Released Tuesday, the report prepared by consulting firm Nordicity Group and broadcast consultant Peter Miller said spinoff effects on related services will sacrifice another 8,300 positions and subtract $1.4 billion from Canada’s annual GDP.
The new rules being implemented by broadcast regulator the Canadian Radio-television and Telecommunications Commission will let consumers pick individual channels by the end of 2016 while distributors must offer slimmed down cable packages capped at $25 per month beginning in March.
The so-called skinny basic cable will be an alternative to existing multi-channel bundles, which compel consumers to pay for specialty channels in order to access sought after sports and movie content.

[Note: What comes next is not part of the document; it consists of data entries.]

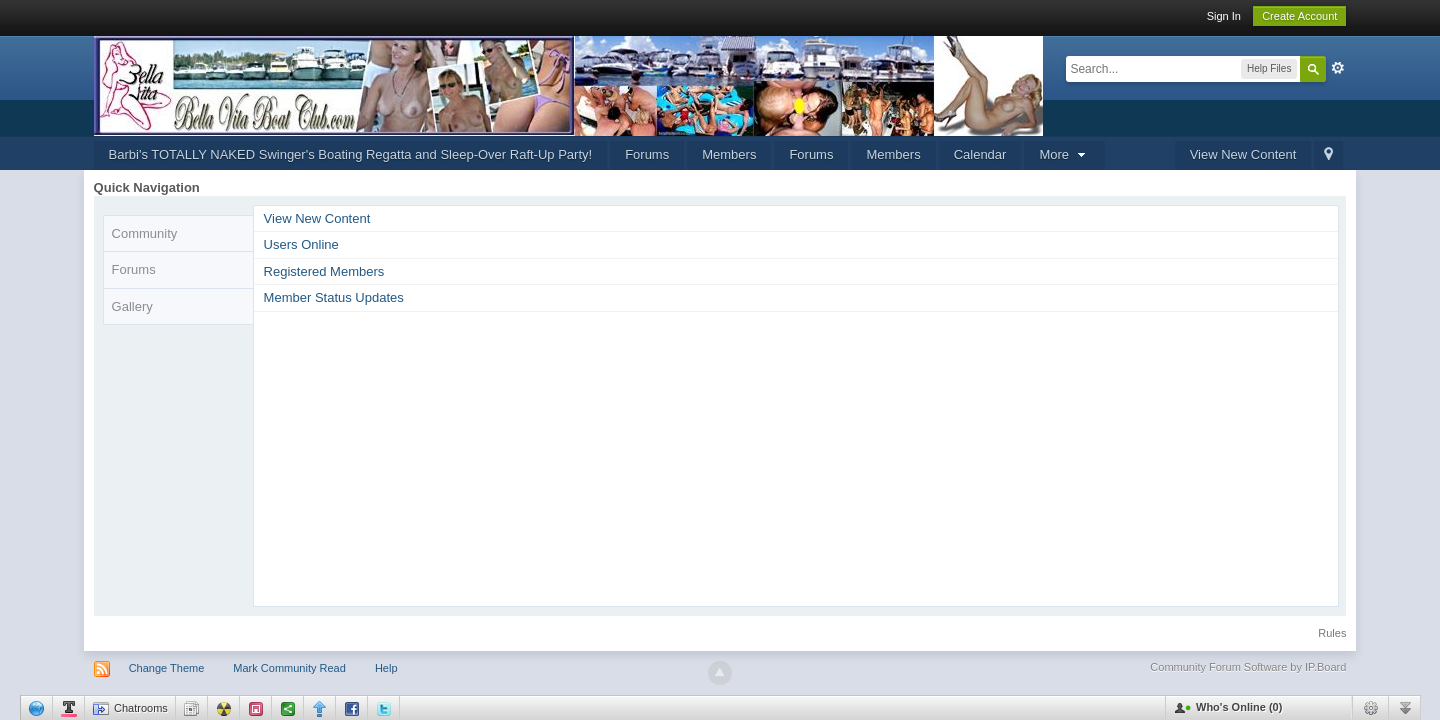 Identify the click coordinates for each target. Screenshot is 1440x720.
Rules (1332, 633)
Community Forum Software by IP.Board (1248, 667)
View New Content (1243, 154)
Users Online (301, 244)
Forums (647, 154)
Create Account (1299, 16)
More (1064, 154)
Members (729, 154)
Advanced (1338, 68)
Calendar (980, 154)
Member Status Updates (334, 297)
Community (145, 233)
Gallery (132, 306)
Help (386, 668)
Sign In (1224, 16)
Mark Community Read (289, 668)
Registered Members (324, 271)
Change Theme (167, 668)
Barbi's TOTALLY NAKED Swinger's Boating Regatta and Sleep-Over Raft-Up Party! (351, 154) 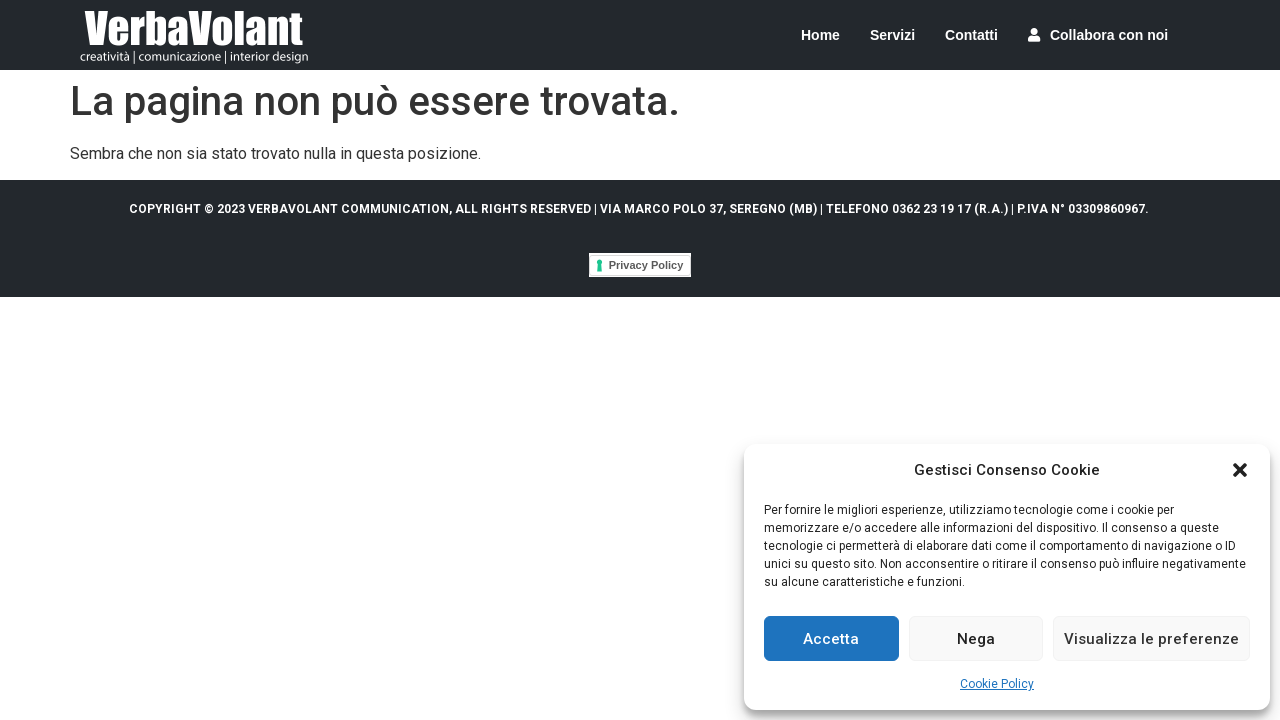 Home (820, 35)
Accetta (831, 639)
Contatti (971, 35)
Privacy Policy (646, 265)
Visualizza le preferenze (1151, 639)
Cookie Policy (997, 684)
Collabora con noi (1098, 35)
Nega (976, 639)
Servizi (892, 35)
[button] (1240, 470) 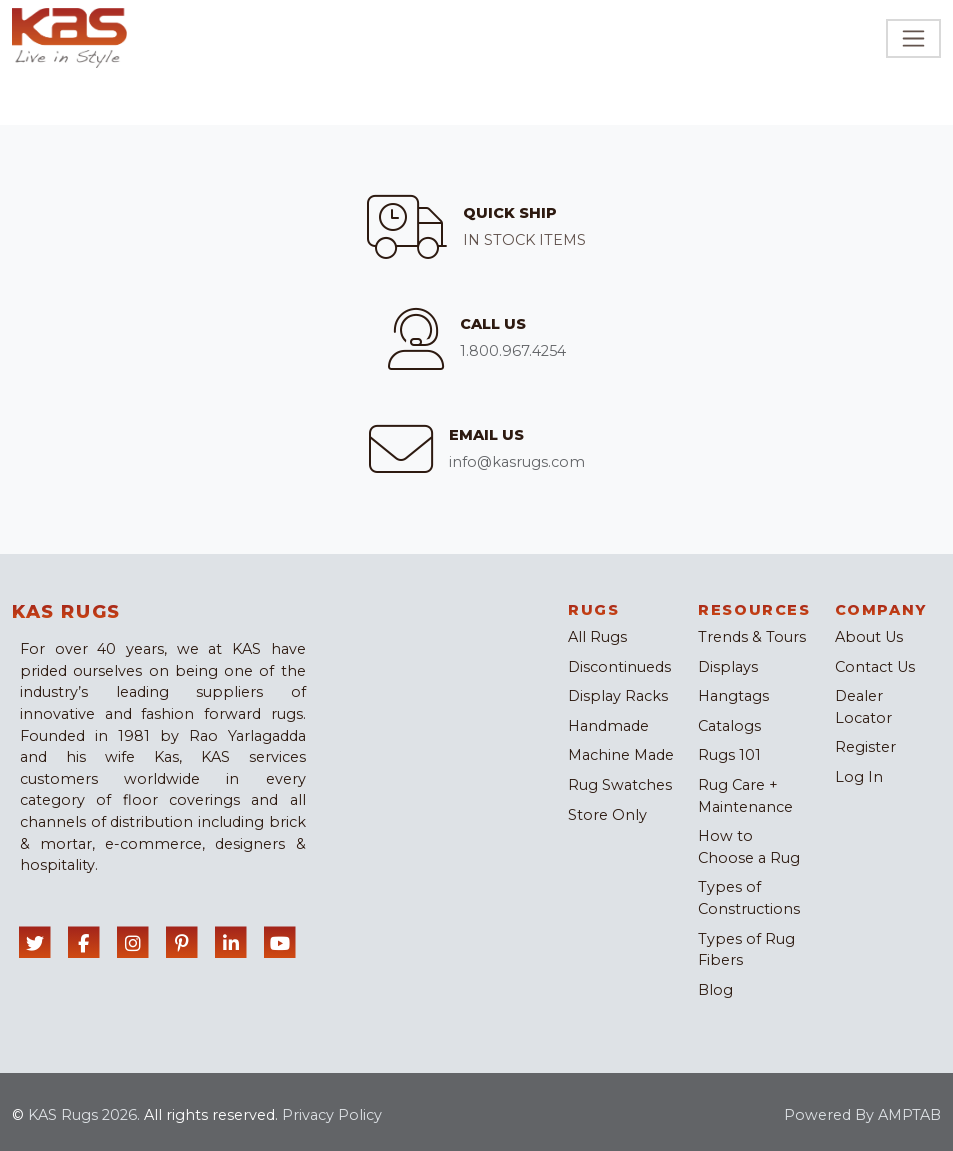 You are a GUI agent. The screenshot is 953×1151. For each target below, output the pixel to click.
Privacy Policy (332, 1115)
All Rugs (597, 637)
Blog (715, 990)
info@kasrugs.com (517, 462)
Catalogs (729, 726)
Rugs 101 (729, 755)
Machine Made (621, 755)
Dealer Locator (863, 707)
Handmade (608, 726)
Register (865, 747)
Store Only (607, 815)
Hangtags (733, 696)
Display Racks (618, 696)
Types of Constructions (749, 898)
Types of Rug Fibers (746, 950)
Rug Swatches (620, 785)
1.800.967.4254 (513, 351)
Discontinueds (619, 667)
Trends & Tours (752, 637)
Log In (859, 777)
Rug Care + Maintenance (745, 796)
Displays (728, 667)
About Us (869, 637)
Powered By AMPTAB (862, 1115)
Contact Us (875, 667)
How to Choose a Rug (749, 847)
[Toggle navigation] (913, 38)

Independent Canadian producers have said they could be orphaned in a pure “pick-and-pay” world but the CRTC said consumers will still have the option of buying the more expansive packages.
Randy Kitt, media council chair for Unifor, one of the unions that commissioned the report, said the CRTC has failed to release any economic impact data accompanying its policies.
“This study fills a void, and should send a powerful message to the new government.”
Stephen Waddell, national executive director of English language actors union ACTRA, said implementing the CRTC proposals could mean thousands of hours of Canadian stories will never be produced.
“The tremors will be felt throughout the Canadian system from television to film to digital platforms,” accelerating the impact of technological change while weakening Canadian broadcasters.
The report says large distributors are already feeling the pinch as Canadians cut cable subscriptions in favour of digital services such as Netflix, in the midst of an economic downturn linked to declining oil prices.
The study says rules that allow consumers to opt out of big cable packages along with an easing of Canadian content requirements during daytime hours exacerbate trends already hitting TV broadcasters.
“Four-hundred million dollars a year would be a huge hit to Canadian TV production,” said Tim Southam, Directors Guild of Canada national president.
“Consumers do not benefit from being asked to pay more for fewer Canadian choices. The DGC urges the government to review these dangerous policies.”
A spokeswoman for the CRTC said she is not aware of commission research forecasting economic impacts and job losses from the new rules, but said the regulator is confident the changes will generate opportunities.
In announcing the new regulations after public hearings in 2014, CRTC chair Jean-Pierre Blais said they provide an incentive for creators to produce high-quality and compelling original content.
“Some channels may not survive in an environment marked by greater choice,” he said. “Others will adapt and thrive, and new ones will emerge.”
An industry insider, meanwhile, who spoke on condition of anonymity, said there is little doubt the CRTC rules will impact specialty channels, but said some of the report’s dire predictions may not pan out.
He said estimates may be based on subjective assumptions, adding that many Canadians will likely opt to remain with their existing cable bundles once providers unveil the higher pricing on a la carte channels.
Ian Morrison, a spokesperson for the Friends of Canadian Broadcasting, one of the groups that commissioned the report, said the new Liberal government could ask the CRTC to review its rules and Ottawa could rescind changes if they run counter to the Broadcasting Act’s requirement for a preponderance of Canadian channels.
“For good reason the new government has abandoned Stephen Harper’s policy of denigrating the CBC. It should take the same approach to the ... TV decisions,” Morrison said.
The report says the broadcast changes are part of the former Conservative government’s consumer choice agenda that includes a reluctance to regulate and tax offshore online media providers including Netflix and Hulu that offer streaming video services in Canada.
In its 2013 throne speech the former government signalled its support for cable unbundling after then-industry minister James Moore in a 2012 letter to Blais said “consumers should have more access to programming choices and affordable choices across all distribution platforms.”